Because of the lyrics, the album remains slightly underwhelming, at least compared to what it could be. Her lines fall into the trap of so much contemporary writing, filled with short declarative sentences where the meaning comes from the referencing of an Internet archetype. “Goddamn, man-child/You fucked me so good that I almost said “I love you”/You’re fun and you’re wild/But you don’t know the half of the shit that you put me through/Your poetry’s bad and you blame the news/But I can’t change that, and I can’t change your mood, ah.” It feels universal and new, but on closer inspection it’s pretty much just a sung version of any number of thinkpieces on “artbros.” Artbros are very real, but just recapitulating accepted identifications does not make for good lyrics. Despite what various blogs will have you believe, relatability is not a marker of quality. At times, Del Ray lapses into a mode that I might uncharitably describe as “a rich man’s Rupi Kaur.” “You don’t ever have to be stronger than you really are/When you’re lying in my arms”; good for her lover to know, perhaps, but a long way from poetry.

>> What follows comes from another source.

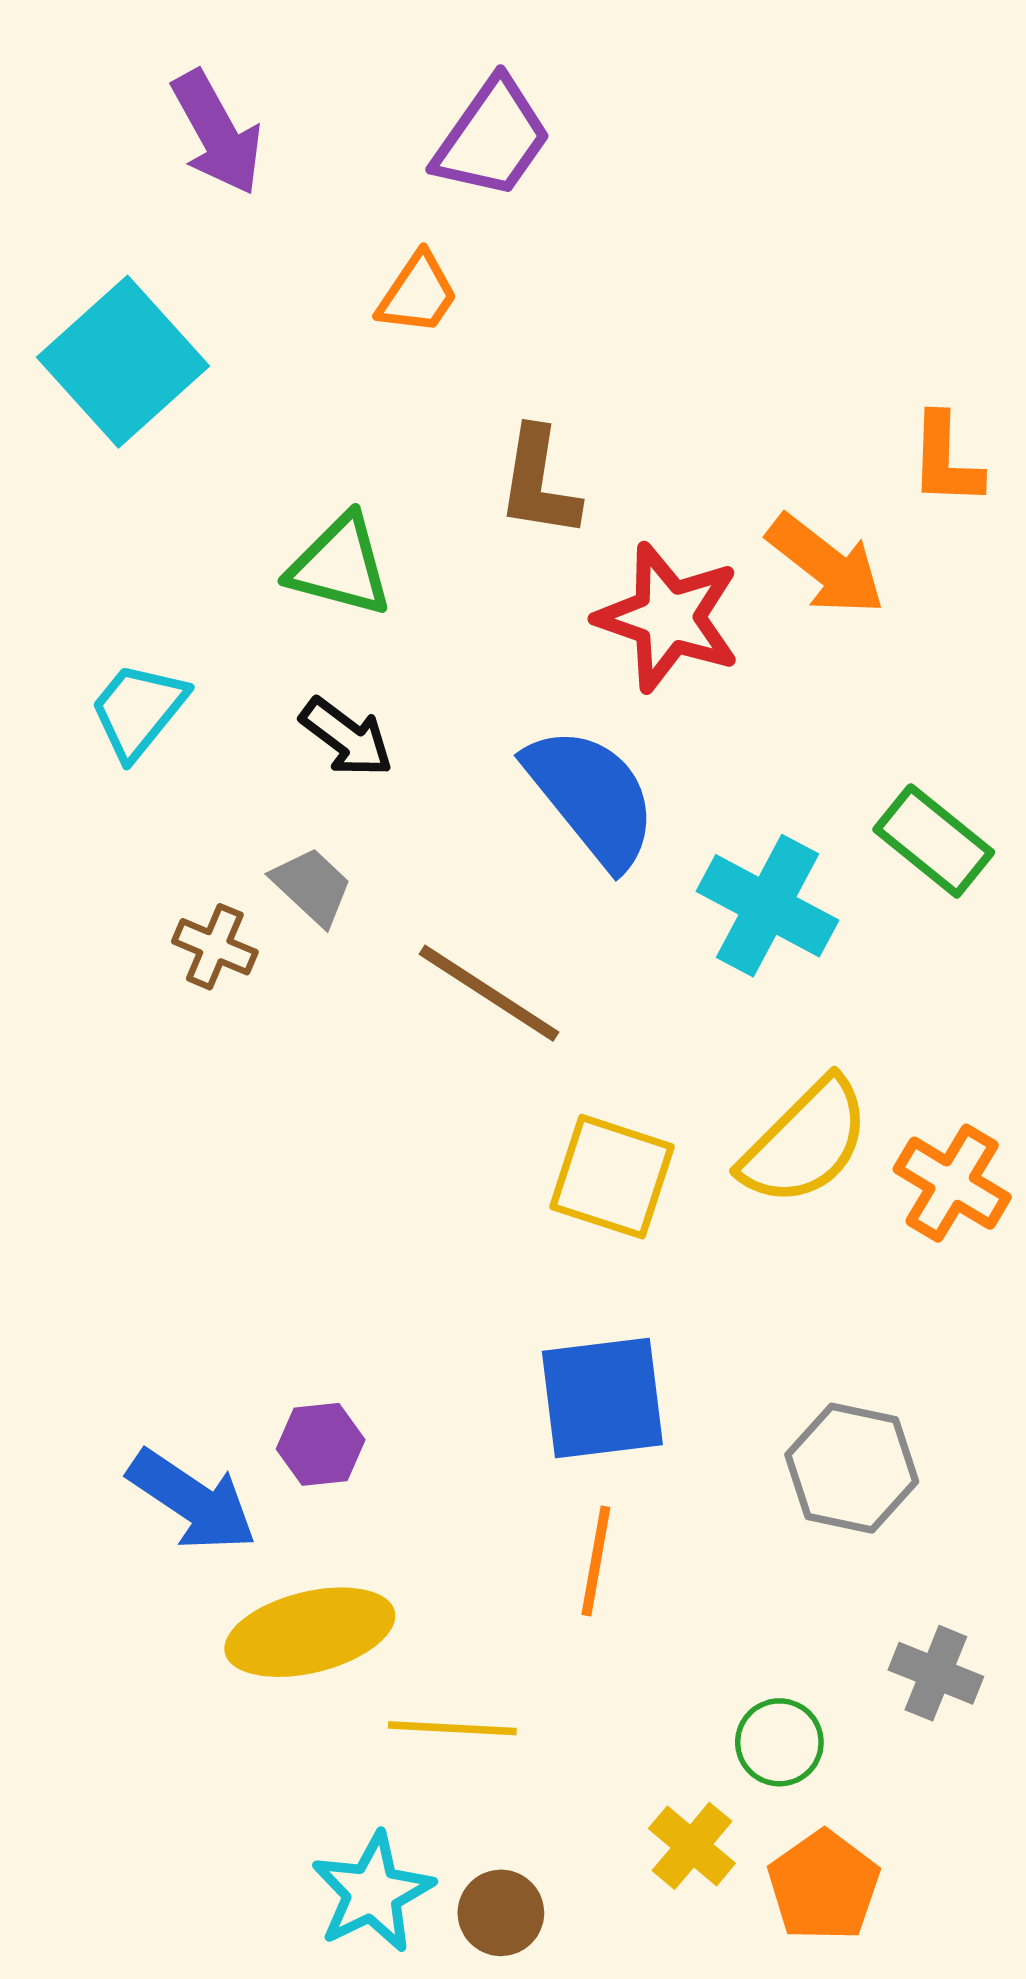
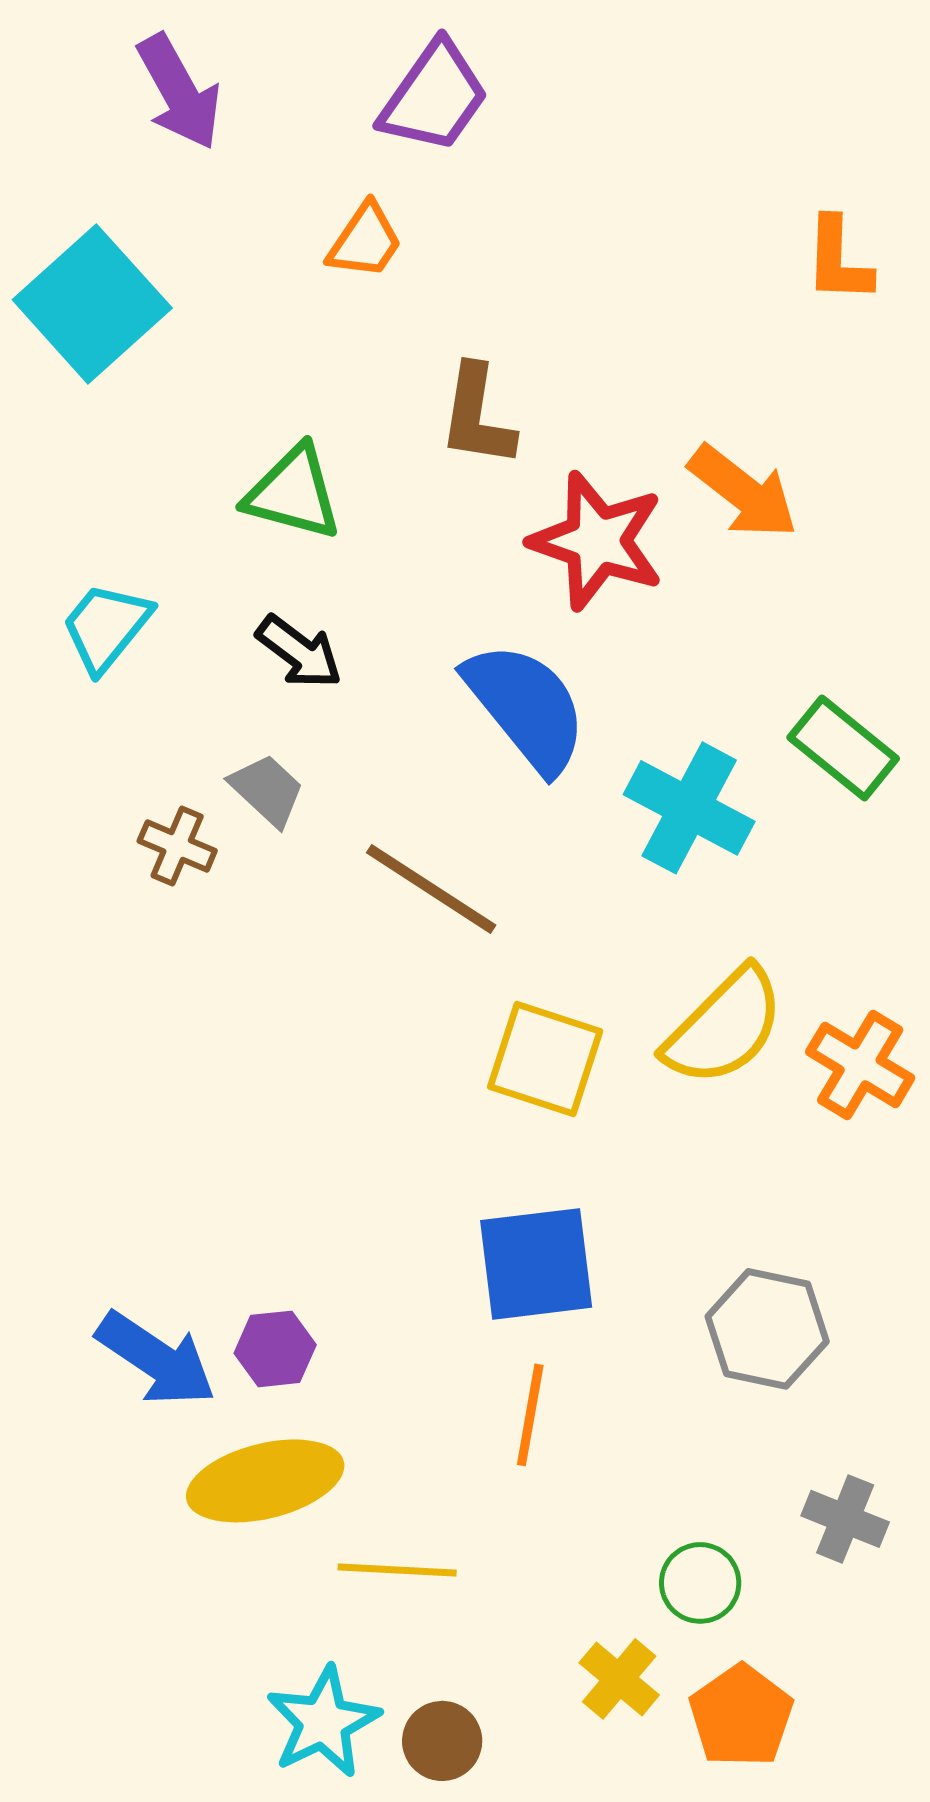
orange L-shape: (946, 460) -> (838, 260), moved
purple hexagon: (321, 1444) -> (275, 1349), moved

Her abstractions feel universal, but in striving for this they betray themselves. By turning her desires into archetypes, Lana flattens them. The result is that they are no longer actual desires, which are inexchangable and individual, but rather culture industry constructions, the sort of “boys” found mostly in Hollywood films. It makes her relatable and strips the songs of their power. Contrast her songs with Guy Clark’s “My Favorite Picture of You.” In it, his love is unique, something only he and his lover have experienced. It has no beginning and no end, it cannot be packaged or explained. Others look at images from it and see anger and hatred, but he just sees beauty and hope. It is intensely personal, yet we find ourselves thinking of our own loves. Not because they are the same, but because in its singularity it reminds of our loves, each unique, each real. The best relationships are never relatable, because they rely on individuality. Anything else reduces the participants to ideas, which can never be loved. They’re abstract. Maybe one day Lana will realize that. For now, she’ll keep trying to hold onto them; after all, in a dying world, ideas are the only things that remain consistent. People die, or they leave, or worse yet they change. Abstractions stay the same. Hopefully LDR won’t; to do so would be a betrayal of her immense individual talent.